I guess what I am trying to say is that, while I understand the frustration with people who refuse point blank to concede that atheism and humanism are fundamentally linked, I still find some value in a definition of terms. While it would be wonderful if all atheists were also humanists, unfortunately that is not the case, and I am afraid of No-True-Scotsman-ing the atheists who insist on being douchebags. At this point in time, knowing someone is an atheist doesn’t really tell you a whole lot about their character. I don’t want to fall into the attractive trap of saying “well, those goons over on reddit aren’t real atheists because they’re white supremacists. Real atheists believe that someone’s race, gender, or sexual identity have no bearing on their value as a human being!” The reality is, those people are atheists. They might be “bad” at being atheists, and that is a very interesting debate and one that I believe is at the heart of the rejection of “textbook atheism”, but they still are, technically, atheists.
So, if you see me whipping out the dictionary definition of atheists, please understand that I do not think that means that atheism, as a concept, does not have profound humanist implications.

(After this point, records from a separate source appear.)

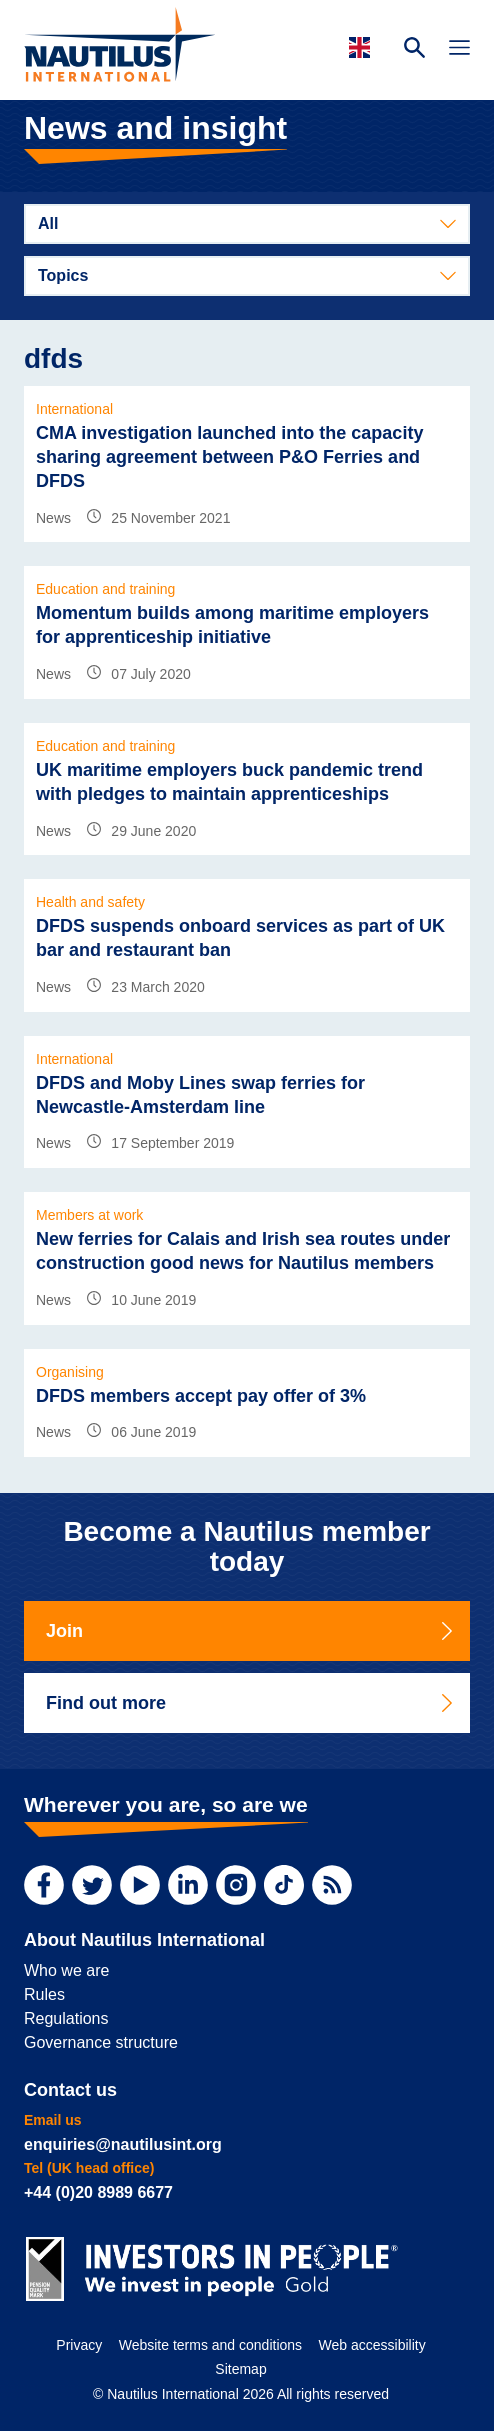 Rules (44, 1994)
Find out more (251, 1703)
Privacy (79, 2345)
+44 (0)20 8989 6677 (98, 2192)
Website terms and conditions (210, 2345)
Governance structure (101, 2042)
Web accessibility (372, 2345)
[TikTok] (284, 1885)
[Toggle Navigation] (459, 50)
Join (251, 1631)
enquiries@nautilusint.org (123, 2144)
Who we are (66, 1970)
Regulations (66, 2018)
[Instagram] (236, 1885)
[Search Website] (414, 50)
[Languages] (362, 47)
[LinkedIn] (188, 1885)
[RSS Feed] (332, 1885)
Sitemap (240, 2369)
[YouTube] (140, 1885)
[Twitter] (92, 1885)
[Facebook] (44, 1885) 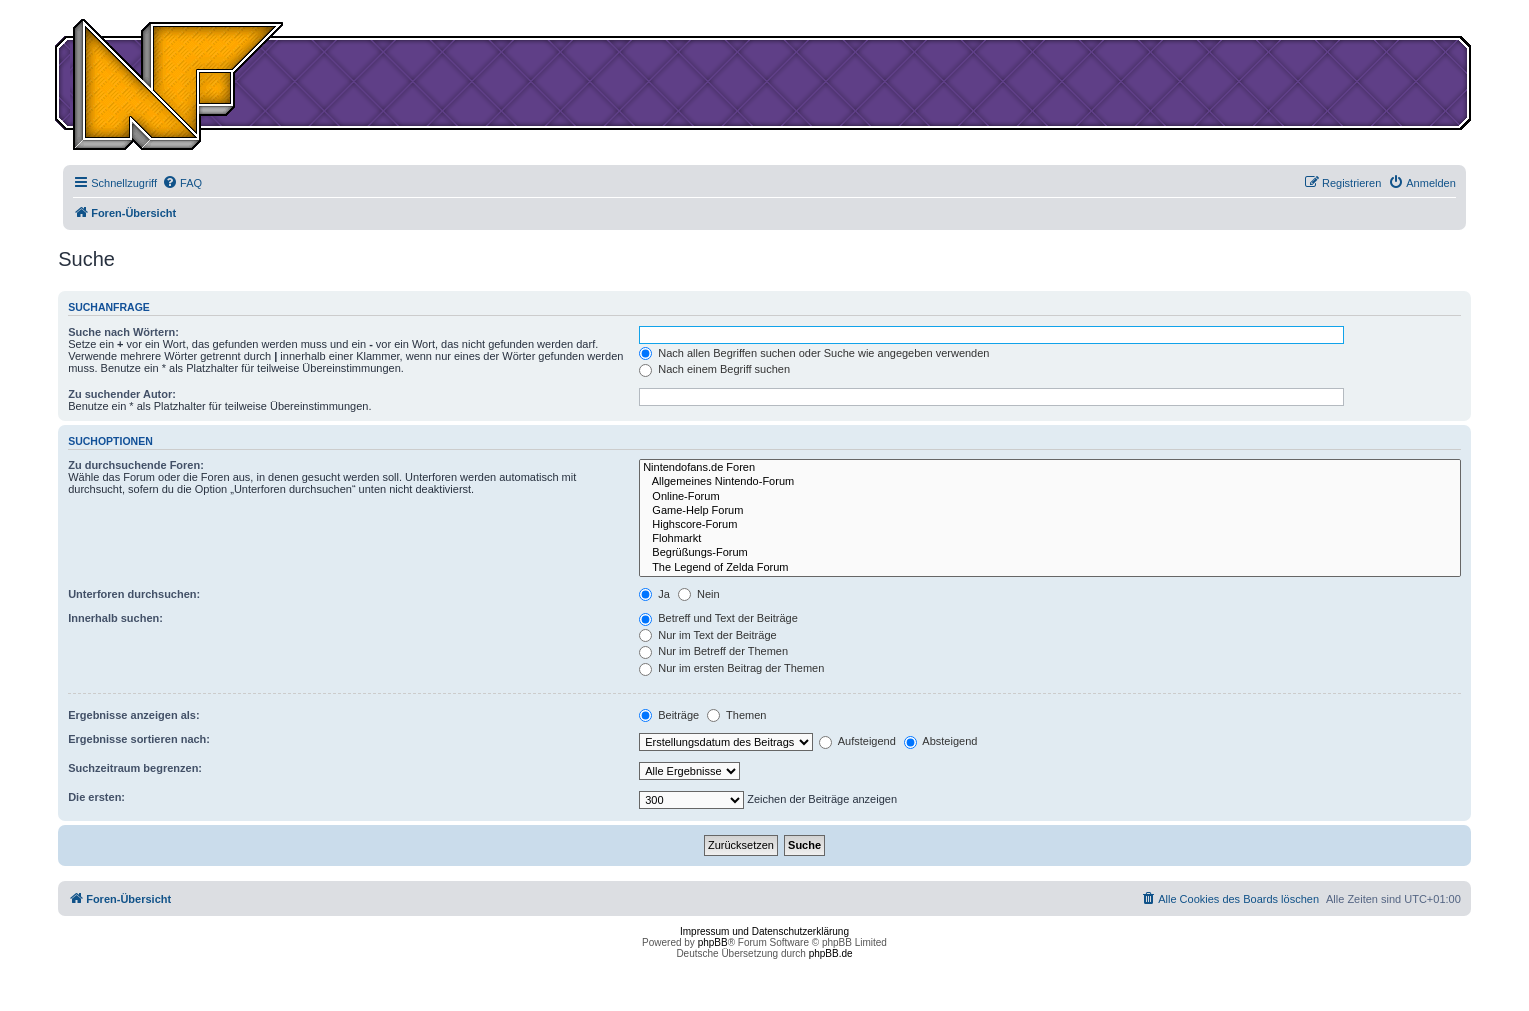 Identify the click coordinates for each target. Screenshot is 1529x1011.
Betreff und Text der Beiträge (718, 618)
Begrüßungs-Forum (1050, 553)
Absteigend (941, 741)
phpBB (713, 942)
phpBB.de (831, 953)
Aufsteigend (857, 741)
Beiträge (669, 715)
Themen (736, 715)
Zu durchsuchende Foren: (136, 465)
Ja (654, 594)
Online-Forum (1050, 497)
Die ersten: (96, 797)
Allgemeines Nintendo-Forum (1050, 482)
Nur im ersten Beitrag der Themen (731, 668)
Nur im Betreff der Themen (713, 651)
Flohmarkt (1050, 539)
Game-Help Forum (1050, 511)
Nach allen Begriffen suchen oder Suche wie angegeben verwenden (814, 353)
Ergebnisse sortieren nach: (139, 739)
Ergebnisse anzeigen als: (133, 715)
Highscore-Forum (1050, 525)
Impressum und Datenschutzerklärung (764, 931)
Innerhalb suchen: (115, 618)
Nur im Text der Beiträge (707, 635)
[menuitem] (182, 183)
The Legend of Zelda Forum (1050, 568)
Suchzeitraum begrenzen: (135, 768)
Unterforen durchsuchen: (134, 594)
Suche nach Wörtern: (123, 332)
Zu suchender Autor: (122, 394)
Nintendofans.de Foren (1050, 468)
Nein (699, 594)
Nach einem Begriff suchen (714, 369) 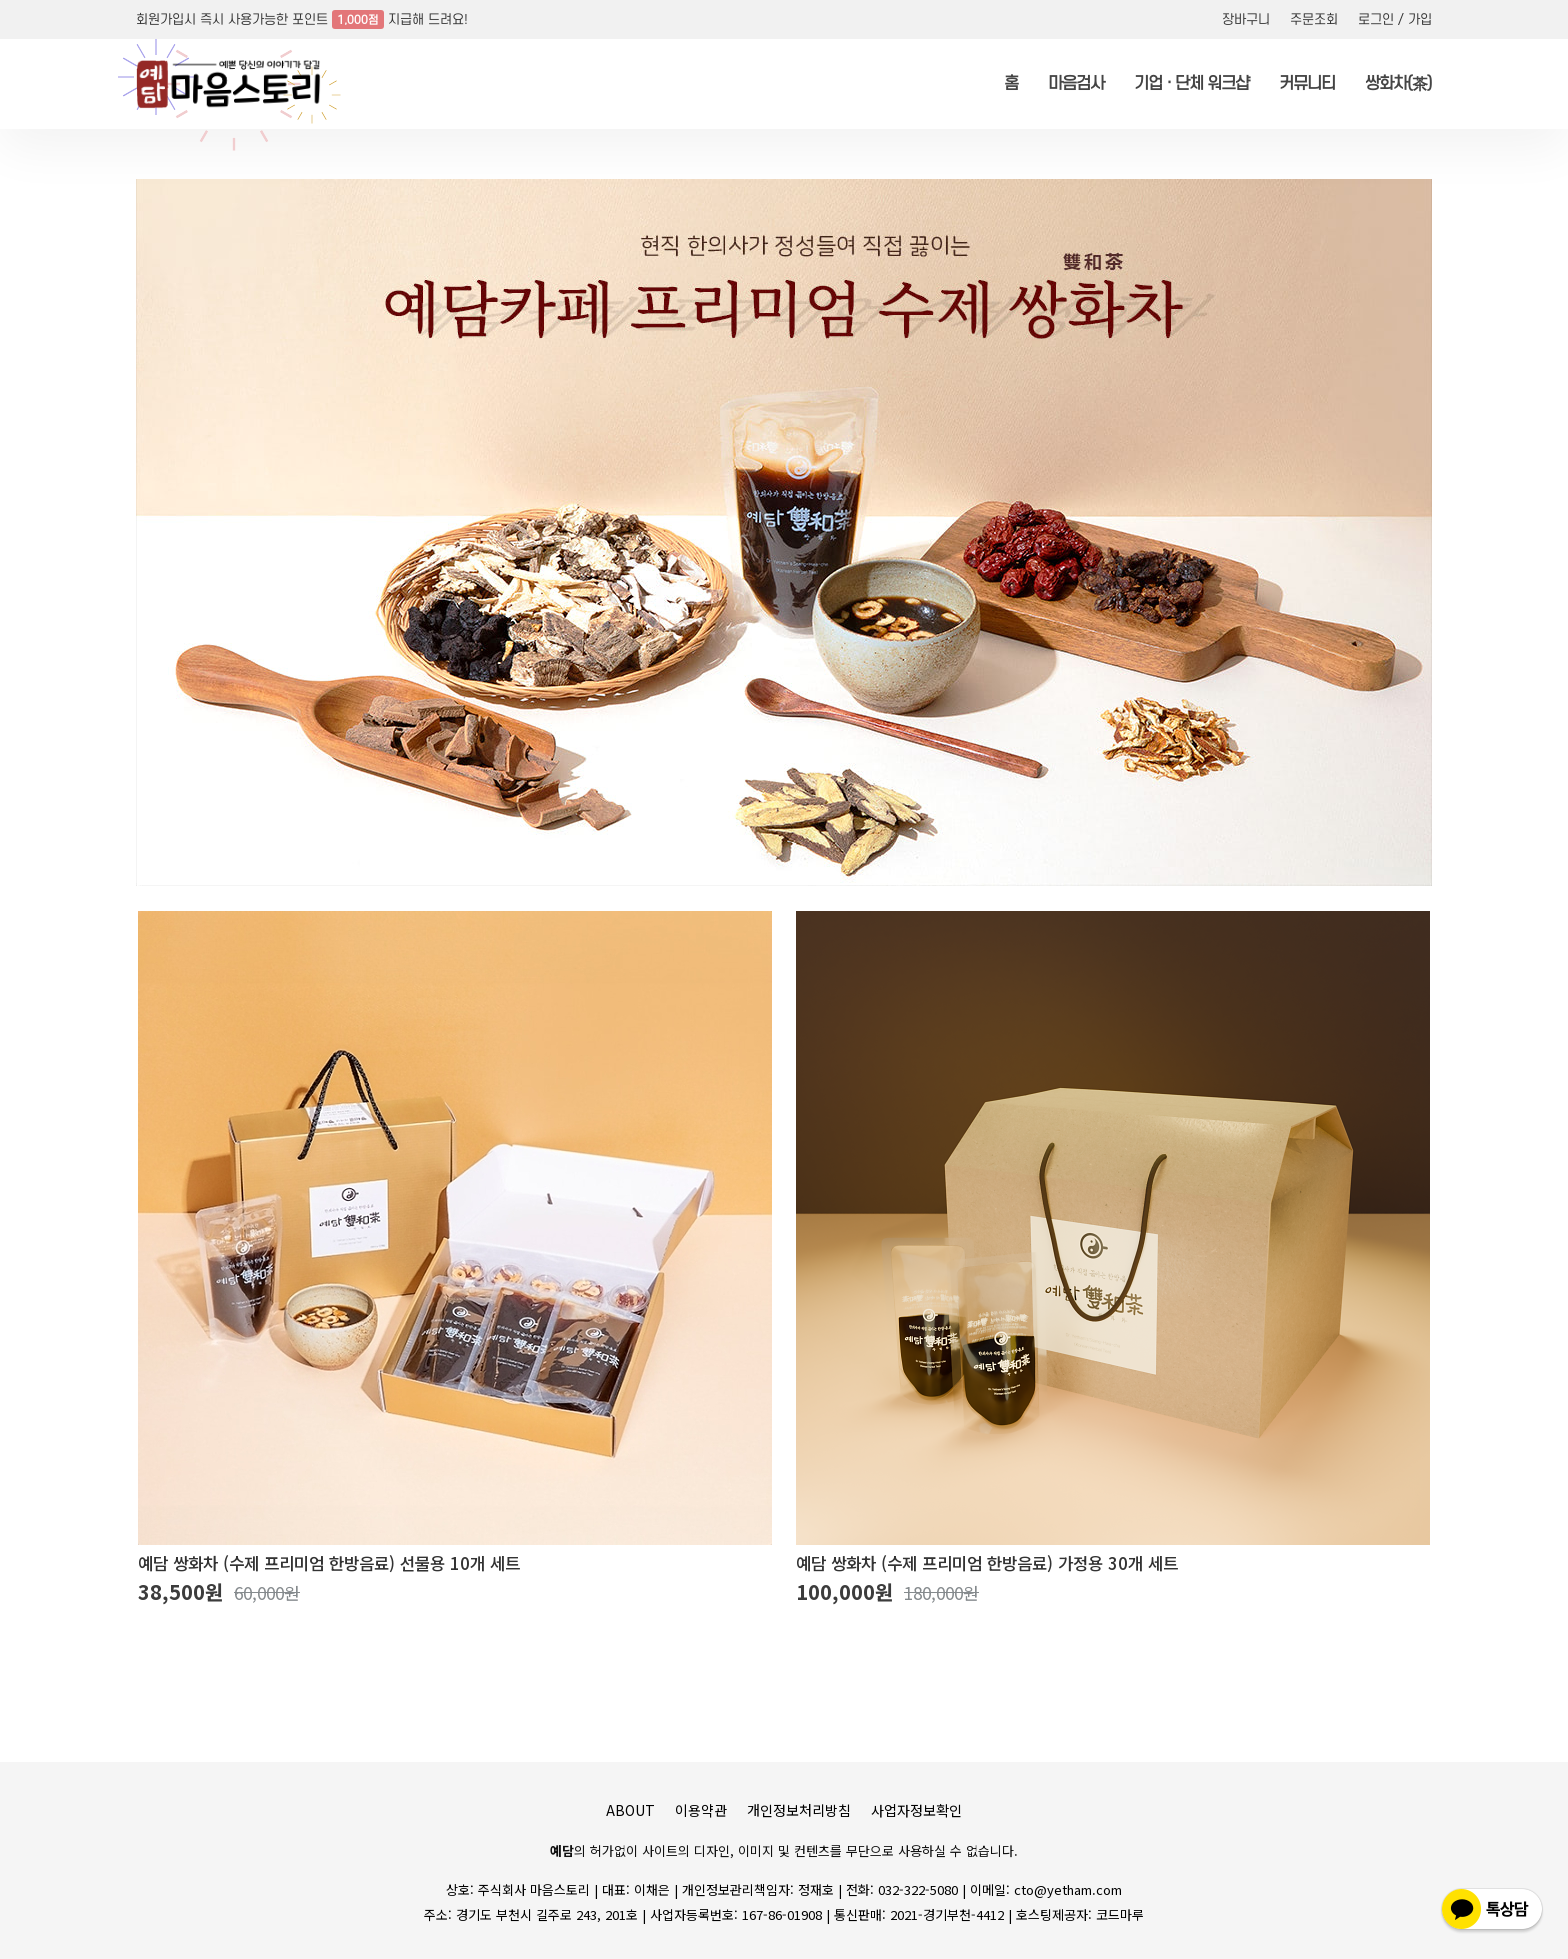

I agree that the logical path to atheism is the same that leads to humanism and critical thinking. All I am saying is that, when in a debate, an agreement on the definition of terms is necessary if there is any possibility of going forward (unless the debate is about what the definition should be, but that’s an entirely different story). I am saying that sometimes, when someone is new to the topic, a textbook definition is a good place to start from and build on. Finally, I am saying that just because someone is an atheist for a stupid reason, or is simply illogical about everything else besides their atheism, that doesn’t mean that they are not still an atheist. In those cases I guess I do give some value to textbook atheism, but other than that? Bring on the secular humanism, cause I wear the SJW label with pride.
This is the part where I ask you, or those few of you who made it to the end of this long and meandering blogpost: where do you stand on textbook atheism? Is there a part of this debate that I have overlooked, or misunderstood? Your thoughts are welcome below.